#### [ACTION ITEM]
Quote these lines exactly: the one that holds "Segment: aorta. Return" and every line after it to the end of the material below. Skip pictures.

#### [THE RECORDS]
----------------

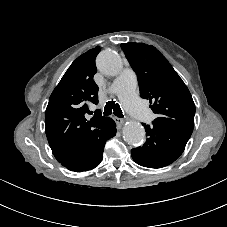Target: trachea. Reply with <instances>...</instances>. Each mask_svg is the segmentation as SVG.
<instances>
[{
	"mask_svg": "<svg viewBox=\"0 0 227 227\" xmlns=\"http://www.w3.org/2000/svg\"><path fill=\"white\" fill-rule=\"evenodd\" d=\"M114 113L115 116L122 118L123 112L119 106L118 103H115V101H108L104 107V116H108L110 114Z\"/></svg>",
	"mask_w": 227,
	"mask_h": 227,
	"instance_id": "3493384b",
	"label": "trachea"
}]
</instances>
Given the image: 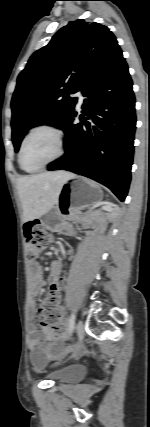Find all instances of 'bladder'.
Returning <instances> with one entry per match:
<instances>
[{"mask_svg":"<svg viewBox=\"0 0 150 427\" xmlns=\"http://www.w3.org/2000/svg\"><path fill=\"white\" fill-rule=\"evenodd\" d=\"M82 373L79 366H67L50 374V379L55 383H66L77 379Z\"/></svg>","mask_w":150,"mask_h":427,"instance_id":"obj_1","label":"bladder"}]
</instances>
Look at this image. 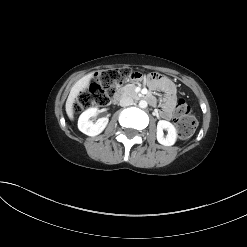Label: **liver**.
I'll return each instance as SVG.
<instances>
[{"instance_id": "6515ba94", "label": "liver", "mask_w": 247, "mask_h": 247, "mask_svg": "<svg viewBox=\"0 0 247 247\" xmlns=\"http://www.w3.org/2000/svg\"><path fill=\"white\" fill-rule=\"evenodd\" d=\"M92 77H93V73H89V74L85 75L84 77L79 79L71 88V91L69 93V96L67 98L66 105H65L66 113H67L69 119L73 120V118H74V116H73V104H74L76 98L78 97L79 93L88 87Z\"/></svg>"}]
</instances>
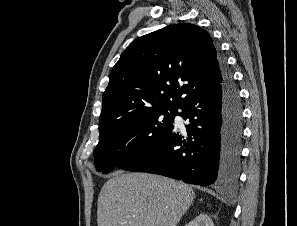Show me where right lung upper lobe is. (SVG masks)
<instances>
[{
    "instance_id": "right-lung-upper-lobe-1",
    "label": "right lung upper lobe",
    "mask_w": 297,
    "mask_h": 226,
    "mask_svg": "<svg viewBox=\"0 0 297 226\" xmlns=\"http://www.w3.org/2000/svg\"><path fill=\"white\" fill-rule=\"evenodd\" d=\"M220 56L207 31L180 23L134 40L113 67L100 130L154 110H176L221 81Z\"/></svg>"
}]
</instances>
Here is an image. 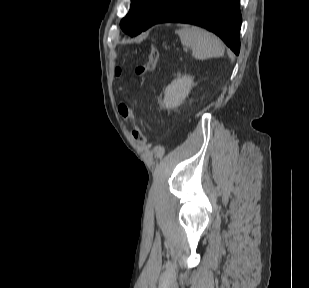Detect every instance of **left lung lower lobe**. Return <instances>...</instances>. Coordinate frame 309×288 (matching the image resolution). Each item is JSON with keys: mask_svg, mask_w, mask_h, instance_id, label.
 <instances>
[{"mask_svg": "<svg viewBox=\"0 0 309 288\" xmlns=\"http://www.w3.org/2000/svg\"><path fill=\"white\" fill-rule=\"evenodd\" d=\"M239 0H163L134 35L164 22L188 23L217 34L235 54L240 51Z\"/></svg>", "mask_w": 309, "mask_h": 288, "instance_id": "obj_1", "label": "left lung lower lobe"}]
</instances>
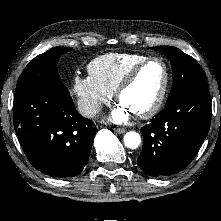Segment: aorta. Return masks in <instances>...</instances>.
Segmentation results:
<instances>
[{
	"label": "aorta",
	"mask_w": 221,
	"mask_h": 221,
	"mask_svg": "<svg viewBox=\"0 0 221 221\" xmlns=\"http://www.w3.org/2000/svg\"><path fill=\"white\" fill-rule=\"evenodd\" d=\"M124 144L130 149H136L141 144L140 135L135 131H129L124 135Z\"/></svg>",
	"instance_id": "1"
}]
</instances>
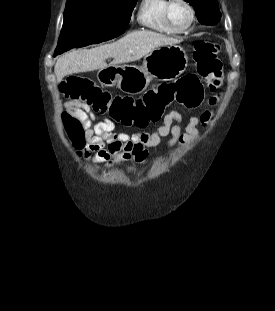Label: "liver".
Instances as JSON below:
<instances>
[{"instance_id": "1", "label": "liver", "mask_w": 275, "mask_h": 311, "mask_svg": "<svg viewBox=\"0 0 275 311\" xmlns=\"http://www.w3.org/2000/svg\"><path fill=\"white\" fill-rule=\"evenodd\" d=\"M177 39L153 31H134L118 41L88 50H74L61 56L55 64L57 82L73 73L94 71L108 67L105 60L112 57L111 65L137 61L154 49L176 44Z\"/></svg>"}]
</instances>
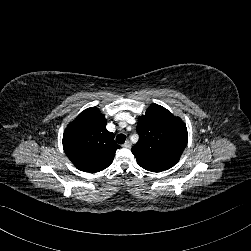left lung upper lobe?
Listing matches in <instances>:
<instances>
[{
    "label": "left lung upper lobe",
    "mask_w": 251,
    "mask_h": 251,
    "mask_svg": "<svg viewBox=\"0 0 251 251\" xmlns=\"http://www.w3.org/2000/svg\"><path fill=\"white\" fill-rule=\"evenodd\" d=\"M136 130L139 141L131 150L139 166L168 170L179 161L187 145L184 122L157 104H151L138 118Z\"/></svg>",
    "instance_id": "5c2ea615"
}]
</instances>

----------------

#### [RESPONSE AREA]
Segment: aorta. Return masks in <instances>...</instances>.
Segmentation results:
<instances>
[{
	"label": "aorta",
	"mask_w": 221,
	"mask_h": 221,
	"mask_svg": "<svg viewBox=\"0 0 221 221\" xmlns=\"http://www.w3.org/2000/svg\"><path fill=\"white\" fill-rule=\"evenodd\" d=\"M124 144L130 149H136L141 144L140 135L135 131H129L124 135Z\"/></svg>",
	"instance_id": "1"
}]
</instances>
Label: "liver".
Instances as JSON below:
<instances>
[{"instance_id": "1", "label": "liver", "mask_w": 275, "mask_h": 311, "mask_svg": "<svg viewBox=\"0 0 275 311\" xmlns=\"http://www.w3.org/2000/svg\"><path fill=\"white\" fill-rule=\"evenodd\" d=\"M177 39L153 31H134L118 41L88 50H74L61 56L55 64L57 82L73 73L94 71L108 67L105 60L112 57L111 65L137 61L154 49L176 44Z\"/></svg>"}]
</instances>
left lung upper lobe?
Listing matches in <instances>:
<instances>
[{
    "label": "left lung upper lobe",
    "mask_w": 251,
    "mask_h": 251,
    "mask_svg": "<svg viewBox=\"0 0 251 251\" xmlns=\"http://www.w3.org/2000/svg\"><path fill=\"white\" fill-rule=\"evenodd\" d=\"M136 130L139 141L131 150L139 166L168 170L179 161L187 145L184 122L157 104H151L138 118Z\"/></svg>",
    "instance_id": "5c2ea615"
}]
</instances>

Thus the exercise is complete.